Consequently, after one operation the total sum of squares changes from $S$ to

$$S+\frac14(a^2+b^2).$$

Since $a$ and $b$ are nonzero, this increment is strictly positive.

Hence the total sum of squares strictly increases after every operation.

If the original collection were obtained again after several operations, the total sum of squares would have to coincide with its initial value, contradicting strict increase.

The lemma most likely to fail under scrutiny is the computation of the change in the sum of squares, so it must be carried out explicitly.

Solution

Let

$$S=x_1^2+x_2^2+\cdots+x_n^2$$

be the sum of the squares of all numbers currently present.

Suppose an operation is performed on the numbers $a$ and $b$. All other numbers remain unchanged, so it suffices to compare the contribution of this pair to $S$ before and after the operation.

Before the operation the contribution is

$$a^2+b^2.$$

After the operation the contribution becomes

$$\left(a+\frac b2\right)^2+\left(b-\frac a2\right)^2.$$

Expanding,

$$\left(a+\frac b2\right)^2+\left(b-\frac a2\right)^2 = a^2+ab+\frac{b^2}{4} +b^2-ab+\frac{a^2}{4}.$$

The mixed terms cancel, yielding

$$\left(a+\frac b2\right)^2+\left(b-\frac a2\right)^2 = \frac54(a^2+b^2).$$

Therefore the total sum of squares changes from $S$ to

$$S-\bigl(a^2+b^2\bigr)+\frac54(a^2+b^2) = S+\frac14(a^2+b^2).$$

The numbers $a$ and $b$ are nonzero, hence

$$a^2+b^2>0.$$

Thus

$$S+\frac14(a^2+b^2)>S.$$

So every operation strictly increases the total sum of squares of all numbers.

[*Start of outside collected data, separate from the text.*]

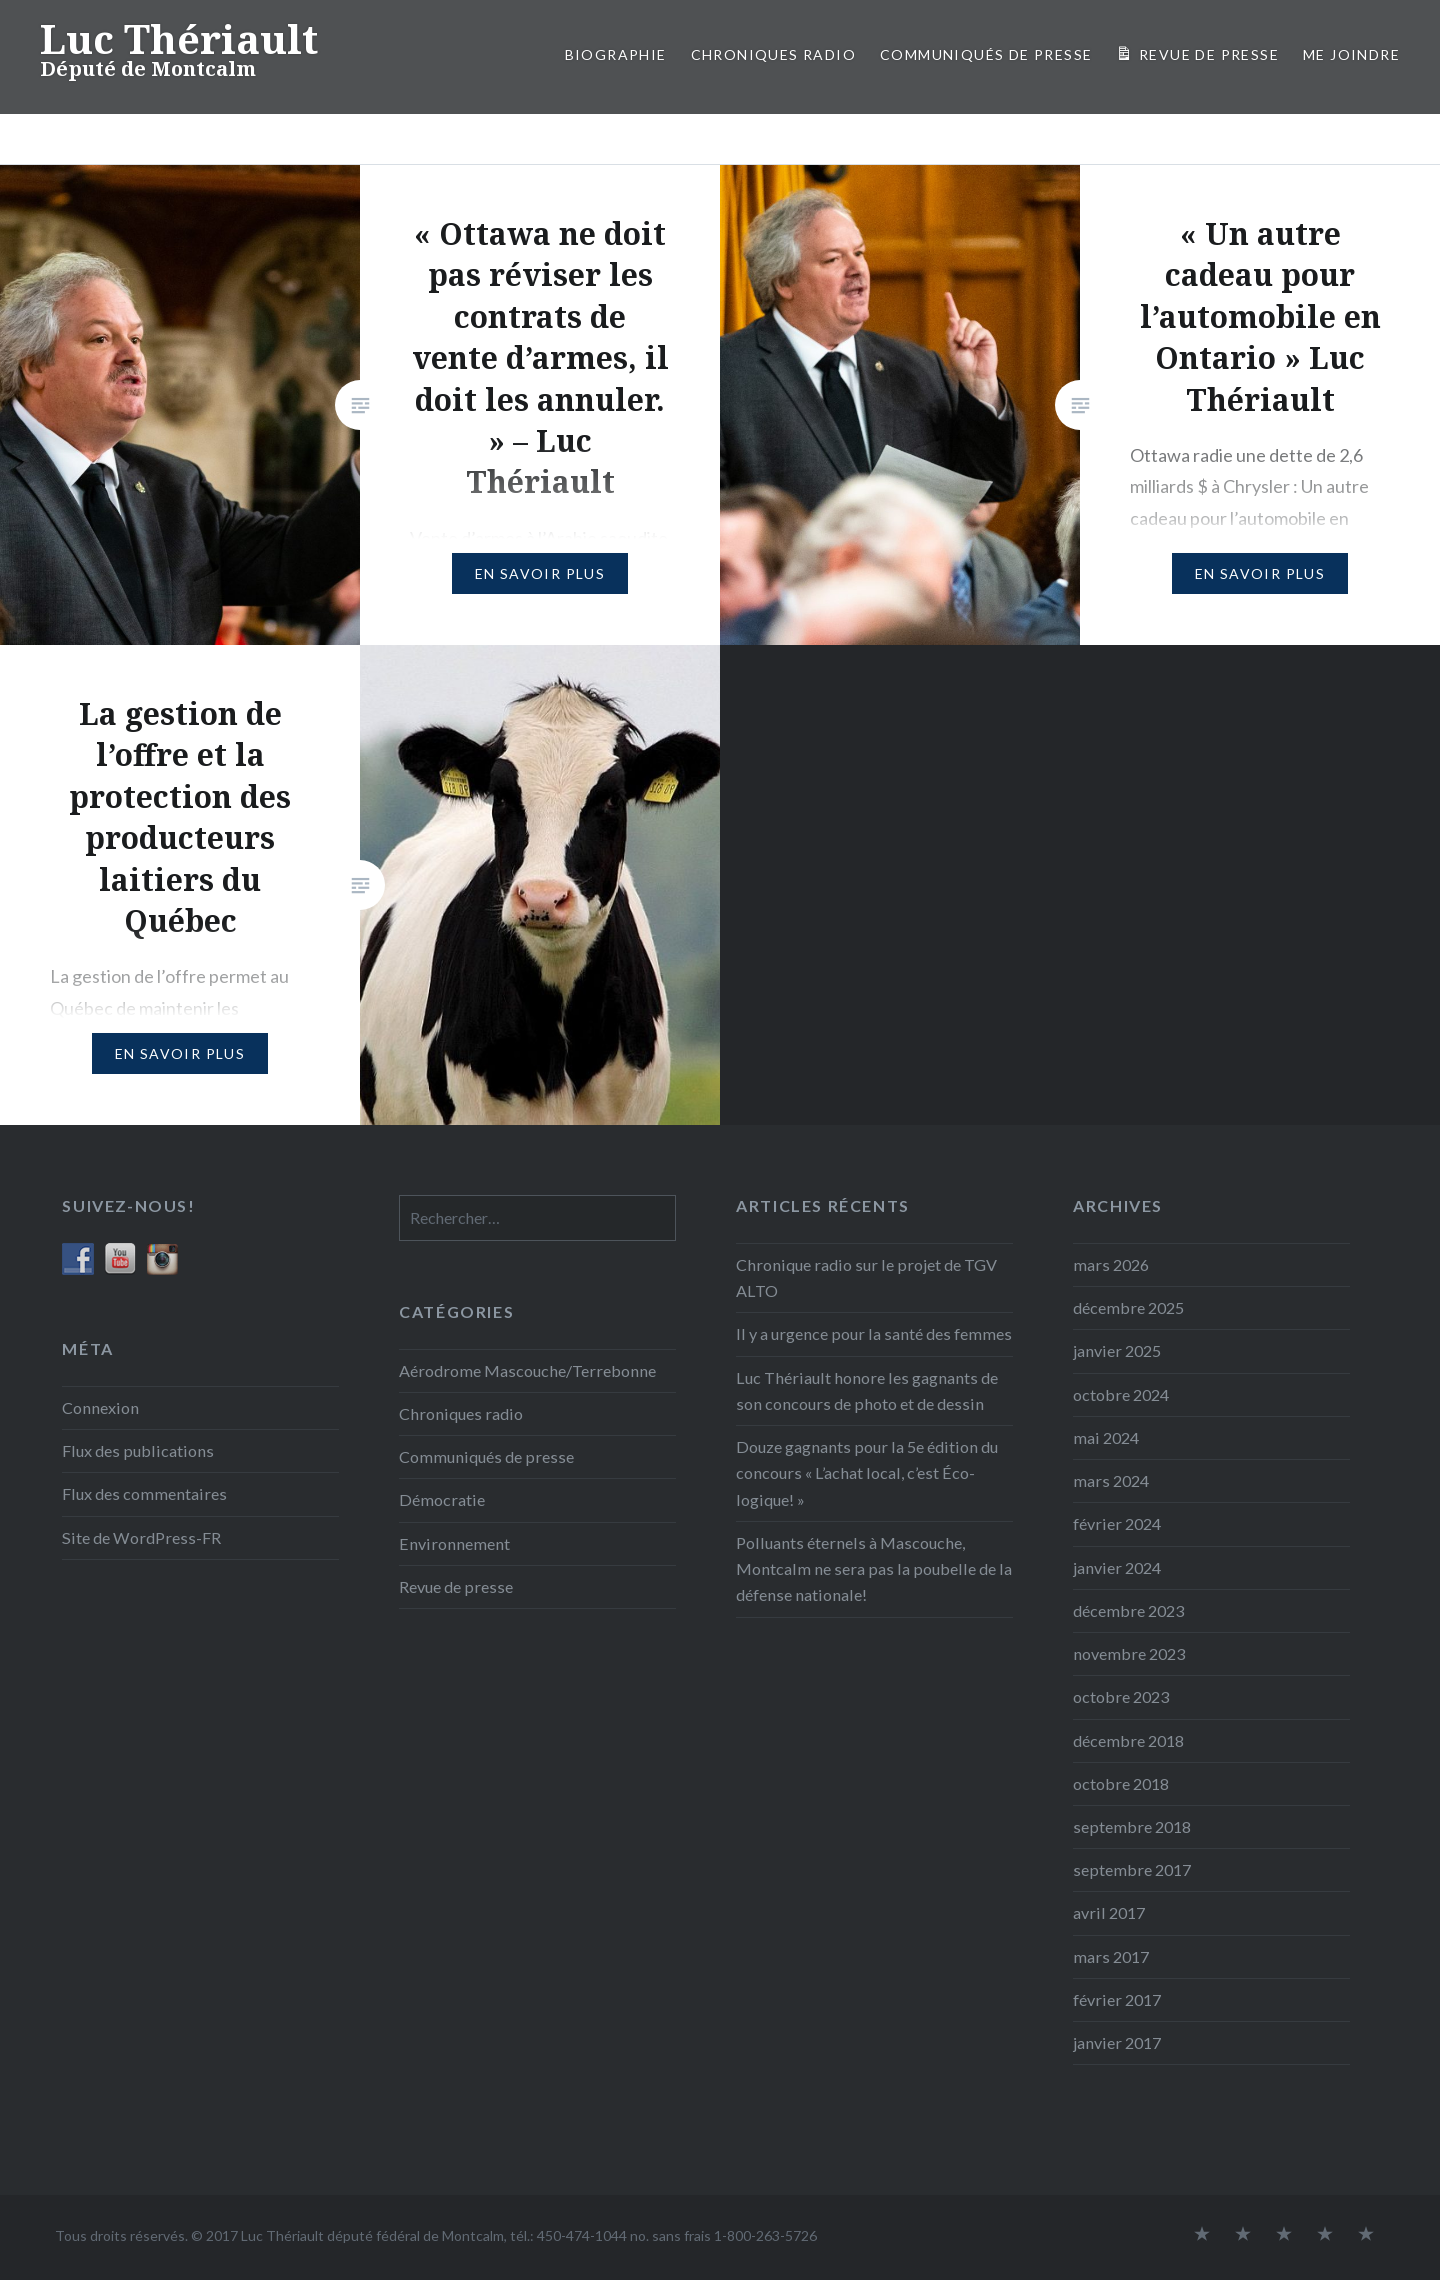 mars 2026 (1111, 1264)
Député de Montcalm (148, 68)
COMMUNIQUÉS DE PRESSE (986, 54)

Assume that after several operations the original set of numbers is obtained again. The sum of squares of the numbers in that final set is then exactly the same as in the initial set. On the other hand, after each operation the total sum of squares increases strictly, so after any positive number of operations it is strictly larger than its initial value.

This contradiction shows that the original set of numbers cannot be obtained again after several operations.

This completes the proof.

∎

Verification of Key Steps

The first delicate step is the identity

$$\left(a+\frac b2\right)^2+\left(b-\frac a2\right)^2 =\frac54(a^2+b^2).$$

Expanding term by term gives

$$a^2+ab+\frac{b^2}{4}+b^2-ab+\frac{a^2}{4}.$$

The terms $ab$ and $-ab$ cancel exactly. Any sign error here would destroy the argument, since the monotonicity depends on obtaining a fixed positive multiple of $a^2+b^2$.

The second delicate step is proving strict, not merely nonnegative, increase. The increment equals

$$\frac14(a^2+b^2).$$

Because every number in the collection is nonzero, the chosen numbers $a$ and $b$ satisfy

$$a^2+b^2>0.$$

Hence the increment is strictly positive. If zero values were allowed, one would need to check separately whether the increment could vanish.

The final step is the contradiction. Equality of the final collection with the initial collection implies equality of any symmetric quantity computed from the collection, in particular the sum of squares. Since that quantity strictly increases at every operation, it cannot return to its initial value after a positive number of steps.

Alternative Approaches

A linear-algebraic proof is possible. For a chosen pair $(a,b)$, the operation is multiplication by

$$M= \begin{pmatrix} 1 & \frac12\[2mm] -\frac12 & 1 \end{pmatrix}.$$

The matrix satisfies

$$M^{T}M=\frac54,I.$$

Hence the squared Euclidean norm of the chosen pair is multiplied by $\frac54$. The squared norm of the entire vector of all numbers therefore increases by

$$\frac14(a^2+b^2)>0$$

at each step. The remainder of the argument is unchanged.

The direct computation with the sum of squares is preferable because it avoids introducing matrices and exhibits the monotone quantity immediately.